- **WORK INSTRUCTIONS**: What is needed here is an exact copy of all the records below.

◇ ◇ ◇ ◇ ◇

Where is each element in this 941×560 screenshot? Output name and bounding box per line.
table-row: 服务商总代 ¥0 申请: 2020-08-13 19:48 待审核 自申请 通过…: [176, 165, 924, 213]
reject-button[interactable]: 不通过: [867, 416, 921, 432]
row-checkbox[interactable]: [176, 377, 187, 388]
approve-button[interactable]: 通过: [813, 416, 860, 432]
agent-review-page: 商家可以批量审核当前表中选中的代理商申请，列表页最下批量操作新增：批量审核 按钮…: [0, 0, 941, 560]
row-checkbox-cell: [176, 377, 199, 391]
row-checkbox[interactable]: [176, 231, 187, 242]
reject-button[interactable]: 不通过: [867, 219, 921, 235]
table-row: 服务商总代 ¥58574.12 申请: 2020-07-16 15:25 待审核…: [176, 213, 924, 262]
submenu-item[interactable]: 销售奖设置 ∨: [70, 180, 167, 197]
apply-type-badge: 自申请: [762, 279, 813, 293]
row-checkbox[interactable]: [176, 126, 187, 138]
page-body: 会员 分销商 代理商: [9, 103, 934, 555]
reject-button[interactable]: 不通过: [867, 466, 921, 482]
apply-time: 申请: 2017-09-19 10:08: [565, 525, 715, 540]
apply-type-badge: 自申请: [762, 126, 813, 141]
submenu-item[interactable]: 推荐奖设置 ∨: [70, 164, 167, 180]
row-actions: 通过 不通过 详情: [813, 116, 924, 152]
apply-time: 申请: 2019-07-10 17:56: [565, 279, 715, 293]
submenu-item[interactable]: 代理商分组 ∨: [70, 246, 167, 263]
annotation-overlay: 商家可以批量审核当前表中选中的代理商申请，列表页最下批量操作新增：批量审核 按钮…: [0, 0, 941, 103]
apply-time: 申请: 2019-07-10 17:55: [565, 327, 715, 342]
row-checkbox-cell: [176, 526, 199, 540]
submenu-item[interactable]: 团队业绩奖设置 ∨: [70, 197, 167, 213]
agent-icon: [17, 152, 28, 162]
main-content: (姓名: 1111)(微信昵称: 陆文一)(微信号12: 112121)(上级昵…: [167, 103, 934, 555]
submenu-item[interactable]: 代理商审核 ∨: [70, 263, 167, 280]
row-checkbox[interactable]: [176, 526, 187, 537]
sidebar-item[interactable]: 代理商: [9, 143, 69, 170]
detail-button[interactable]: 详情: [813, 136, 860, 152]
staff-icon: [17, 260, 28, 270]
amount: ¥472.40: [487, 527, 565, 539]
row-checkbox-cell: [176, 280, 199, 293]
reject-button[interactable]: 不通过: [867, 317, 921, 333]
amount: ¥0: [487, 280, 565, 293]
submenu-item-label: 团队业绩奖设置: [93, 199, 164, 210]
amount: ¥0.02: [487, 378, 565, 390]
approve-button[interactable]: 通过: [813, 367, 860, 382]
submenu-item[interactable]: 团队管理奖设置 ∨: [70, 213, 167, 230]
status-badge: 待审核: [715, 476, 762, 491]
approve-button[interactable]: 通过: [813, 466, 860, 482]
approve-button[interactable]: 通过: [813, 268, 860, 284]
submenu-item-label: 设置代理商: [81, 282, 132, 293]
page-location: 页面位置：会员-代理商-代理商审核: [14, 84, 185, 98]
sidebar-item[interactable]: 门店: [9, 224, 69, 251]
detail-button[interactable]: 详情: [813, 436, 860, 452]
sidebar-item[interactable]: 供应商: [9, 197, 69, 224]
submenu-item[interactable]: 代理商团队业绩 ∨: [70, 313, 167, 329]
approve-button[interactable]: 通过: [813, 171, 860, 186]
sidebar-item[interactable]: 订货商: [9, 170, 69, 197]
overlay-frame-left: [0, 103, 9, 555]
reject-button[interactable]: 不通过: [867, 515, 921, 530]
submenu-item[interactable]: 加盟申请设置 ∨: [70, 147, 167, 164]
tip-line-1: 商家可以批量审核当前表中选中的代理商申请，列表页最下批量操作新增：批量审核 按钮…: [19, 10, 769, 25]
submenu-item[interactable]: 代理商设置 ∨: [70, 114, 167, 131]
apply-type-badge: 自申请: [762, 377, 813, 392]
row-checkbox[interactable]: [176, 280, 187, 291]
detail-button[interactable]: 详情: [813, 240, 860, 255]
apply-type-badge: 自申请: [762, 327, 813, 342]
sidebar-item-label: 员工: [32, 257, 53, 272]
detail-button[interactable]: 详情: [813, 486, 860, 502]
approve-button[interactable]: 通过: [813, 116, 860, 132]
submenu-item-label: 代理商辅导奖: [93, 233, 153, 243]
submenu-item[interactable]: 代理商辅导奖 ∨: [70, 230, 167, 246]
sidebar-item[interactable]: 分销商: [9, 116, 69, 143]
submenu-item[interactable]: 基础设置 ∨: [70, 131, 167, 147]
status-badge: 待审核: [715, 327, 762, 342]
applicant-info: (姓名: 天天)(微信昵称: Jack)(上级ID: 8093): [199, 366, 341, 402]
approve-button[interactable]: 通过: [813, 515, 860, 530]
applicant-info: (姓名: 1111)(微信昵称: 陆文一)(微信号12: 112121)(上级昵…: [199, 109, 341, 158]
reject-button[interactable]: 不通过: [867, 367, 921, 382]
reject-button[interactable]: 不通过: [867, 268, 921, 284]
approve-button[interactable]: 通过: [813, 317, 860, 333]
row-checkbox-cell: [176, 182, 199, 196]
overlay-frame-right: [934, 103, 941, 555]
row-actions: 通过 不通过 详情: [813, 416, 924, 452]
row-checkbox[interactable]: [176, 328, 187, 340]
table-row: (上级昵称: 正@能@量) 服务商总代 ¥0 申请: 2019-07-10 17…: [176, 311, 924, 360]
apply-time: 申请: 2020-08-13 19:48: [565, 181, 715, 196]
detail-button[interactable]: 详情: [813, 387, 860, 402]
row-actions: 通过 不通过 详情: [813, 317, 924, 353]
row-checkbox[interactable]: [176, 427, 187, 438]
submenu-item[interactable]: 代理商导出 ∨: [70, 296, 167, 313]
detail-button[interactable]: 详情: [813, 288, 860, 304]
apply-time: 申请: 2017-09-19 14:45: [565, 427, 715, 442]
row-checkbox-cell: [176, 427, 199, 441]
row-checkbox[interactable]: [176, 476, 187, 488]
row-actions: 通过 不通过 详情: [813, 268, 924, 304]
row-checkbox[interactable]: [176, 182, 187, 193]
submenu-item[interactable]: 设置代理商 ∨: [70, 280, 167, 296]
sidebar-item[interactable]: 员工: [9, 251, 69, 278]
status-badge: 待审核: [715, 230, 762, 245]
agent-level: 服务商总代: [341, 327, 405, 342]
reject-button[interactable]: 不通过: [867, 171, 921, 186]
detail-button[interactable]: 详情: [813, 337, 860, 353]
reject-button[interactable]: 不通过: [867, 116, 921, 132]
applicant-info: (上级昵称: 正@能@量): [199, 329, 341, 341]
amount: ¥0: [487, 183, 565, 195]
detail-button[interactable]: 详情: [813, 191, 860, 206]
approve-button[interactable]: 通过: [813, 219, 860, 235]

◇ ◇ ◇ ◇ ◇

- **EXERCISE OUTPUT**:
Where is each element in this 941×560 screenshot? Output name and bounding box per line.
table-row: 服务商总代 ¥0 申请: 2020-08-13 19:48 待审核 自申请 通过…: [176, 165, 924, 213]
reject-button[interactable]: 不通过: [867, 416, 921, 432]
row-checkbox[interactable]: [176, 377, 187, 388]
approve-button[interactable]: 通过: [813, 416, 860, 432]
agent-review-page: 商家可以批量审核当前表中选中的代理商申请，列表页最下批量操作新增：批量审核 按钮…: [0, 0, 941, 560]
row-checkbox-cell: [176, 377, 199, 391]
row-checkbox[interactable]: [176, 231, 187, 242]
reject-button[interactable]: 不通过: [867, 219, 921, 235]
table-row: 服务商总代 ¥58574.12 申请: 2020-07-16 15:25 待审核…: [176, 213, 924, 262]
submenu-item[interactable]: 销售奖设置 ∨: [70, 180, 167, 197]
apply-type-badge: 自申请: [762, 279, 813, 293]
row-checkbox[interactable]: [176, 126, 187, 138]
page-body: 会员 分销商 代理商: [9, 103, 934, 555]
reject-button[interactable]: 不通过: [867, 466, 921, 482]
apply-time: 申请: 2017-09-19 10:08: [565, 525, 715, 540]
apply-type-badge: 自申请: [762, 126, 813, 141]
submenu-item[interactable]: 推荐奖设置 ∨: [70, 164, 167, 180]
row-actions: 通过 不通过 详情: [813, 116, 924, 152]
apply-time: 申请: 2019-07-10 17:56: [565, 279, 715, 293]
submenu-item[interactable]: 代理商分组 ∨: [70, 246, 167, 263]
annotation-overlay: 商家可以批量审核当前表中选中的代理商申请，列表页最下批量操作新增：批量审核 按钮…: [0, 0, 941, 103]
apply-time: 申请: 2019-07-10 17:55: [565, 327, 715, 342]
row-checkbox-cell: [176, 526, 199, 540]
submenu-item[interactable]: 团队业绩奖设置 ∨: [70, 197, 167, 213]
agent-icon: [17, 152, 28, 162]
main-content: (姓名: 1111)(微信昵称: 陆文一)(微信号12: 112121)(上级昵…: [167, 103, 934, 555]
submenu-item[interactable]: 代理商审核 ∨: [70, 263, 167, 280]
row-checkbox[interactable]: [176, 526, 187, 537]
sidebar-item[interactable]: 代理商: [9, 143, 69, 170]
detail-button[interactable]: 详情: [813, 136, 860, 152]
staff-icon: [17, 260, 28, 270]
amount: ¥472.40: [487, 527, 565, 539]
row-checkbox-cell: [176, 280, 199, 293]
reject-button[interactable]: 不通过: [867, 317, 921, 333]
amount: ¥0: [487, 280, 565, 293]
submenu-item-label: 团队业绩奖设置: [93, 199, 164, 210]
amount: ¥0.02: [487, 378, 565, 390]
approve-button[interactable]: 通过: [813, 367, 860, 382]
submenu-item[interactable]: 团队管理奖设置 ∨: [70, 213, 167, 230]
status-badge: 待审核: [715, 476, 762, 491]
approve-button[interactable]: 通过: [813, 466, 860, 482]
approve-button[interactable]: 通过: [813, 268, 860, 284]
submenu-item-label: 设置代理商: [81, 282, 132, 293]
page-location: 页面位置：会员-代理商-代理商审核: [14, 84, 185, 98]
sidebar-item[interactable]: 门店: [9, 224, 69, 251]
detail-button[interactable]: 详情: [813, 436, 860, 452]
sidebar-item[interactable]: 供应商: [9, 197, 69, 224]
submenu-item[interactable]: 代理商团队业绩 ∨: [70, 313, 167, 329]
approve-button[interactable]: 通过: [813, 171, 860, 186]
sidebar-item[interactable]: 订货商: [9, 170, 69, 197]
overlay-frame-left: [0, 103, 9, 555]
reject-button[interactable]: 不通过: [867, 515, 921, 530]
submenu-item[interactable]: 加盟申请设置 ∨: [70, 147, 167, 164]
tip-line-1: 商家可以批量审核当前表中选中的代理商申请，列表页最下批量操作新增：批量审核 按钮…: [19, 10, 769, 25]
submenu-item[interactable]: 代理商设置 ∨: [70, 114, 167, 131]
apply-type-badge: 自申请: [762, 377, 813, 392]
row-checkbox[interactable]: [176, 280, 187, 291]
detail-button[interactable]: 详情: [813, 240, 860, 255]
apply-type-badge: 自申请: [762, 327, 813, 342]
sidebar-item-label: 员工: [32, 257, 53, 272]
detail-button[interactable]: 详情: [813, 486, 860, 502]
approve-button[interactable]: 通过: [813, 116, 860, 132]
submenu-item-label: 代理商辅导奖: [93, 233, 153, 243]
submenu-item[interactable]: 代理商辅导奖 ∨: [70, 230, 167, 246]
sidebar-item[interactable]: 分销商: [9, 116, 69, 143]
submenu-item[interactable]: 基础设置 ∨: [70, 131, 167, 147]
status-badge: 待审核: [715, 327, 762, 342]
applicant-info: (姓名: 天天)(微信昵称: Jack)(上级ID: 8093): [199, 366, 341, 402]
approve-button[interactable]: 通过: [813, 515, 860, 530]
applicant-info: (姓名: 1111)(微信昵称: 陆文一)(微信号12: 112121)(上级昵…: [199, 109, 341, 158]
reject-button[interactable]: 不通过: [867, 367, 921, 382]
reject-button[interactable]: 不通过: [867, 268, 921, 284]
approve-button[interactable]: 通过: [813, 317, 860, 333]
row-checkbox-cell: [176, 182, 199, 196]
overlay-frame-right: [934, 103, 941, 555]
row-actions: 通过 不通过 详情: [813, 416, 924, 452]
row-checkbox[interactable]: [176, 328, 187, 340]
table-row: (上级昵称: 正@能@量) 服务商总代 ¥0 申请: 2019-07-10 17…: [176, 311, 924, 360]
apply-time: 申请: 2020-08-13 19:48: [565, 181, 715, 196]
detail-button[interactable]: 详情: [813, 387, 860, 402]
row-actions: 通过 不通过 详情: [813, 317, 924, 353]
row-checkbox[interactable]: [176, 427, 187, 438]
submenu-item[interactable]: 代理商导出 ∨: [70, 296, 167, 313]
detail-button[interactable]: 详情: [813, 288, 860, 304]
apply-time: 申请: 2017-09-19 14:45: [565, 427, 715, 442]
row-checkbox-cell: [176, 427, 199, 441]
row-checkbox[interactable]: [176, 476, 187, 488]
row-actions: 通过 不通过 详情: [813, 268, 924, 304]
row-checkbox[interactable]: [176, 182, 187, 193]
submenu-item[interactable]: 设置代理商 ∨: [70, 280, 167, 296]
sidebar-item[interactable]: 员工: [9, 251, 69, 278]
status-badge: 待审核: [715, 230, 762, 245]
agent-level: 服务商总代: [341, 327, 405, 342]
reject-button[interactable]: 不通过: [867, 171, 921, 186]
detail-button[interactable]: 详情: [813, 337, 860, 353]
reject-button[interactable]: 不通过: [867, 116, 921, 132]
applicant-info: (上级昵称: 正@能@量): [199, 329, 341, 341]
amount: ¥0: [487, 183, 565, 195]
detail-button[interactable]: 详情: [813, 191, 860, 206]
approve-button[interactable]: 通过: [813, 219, 860, 235]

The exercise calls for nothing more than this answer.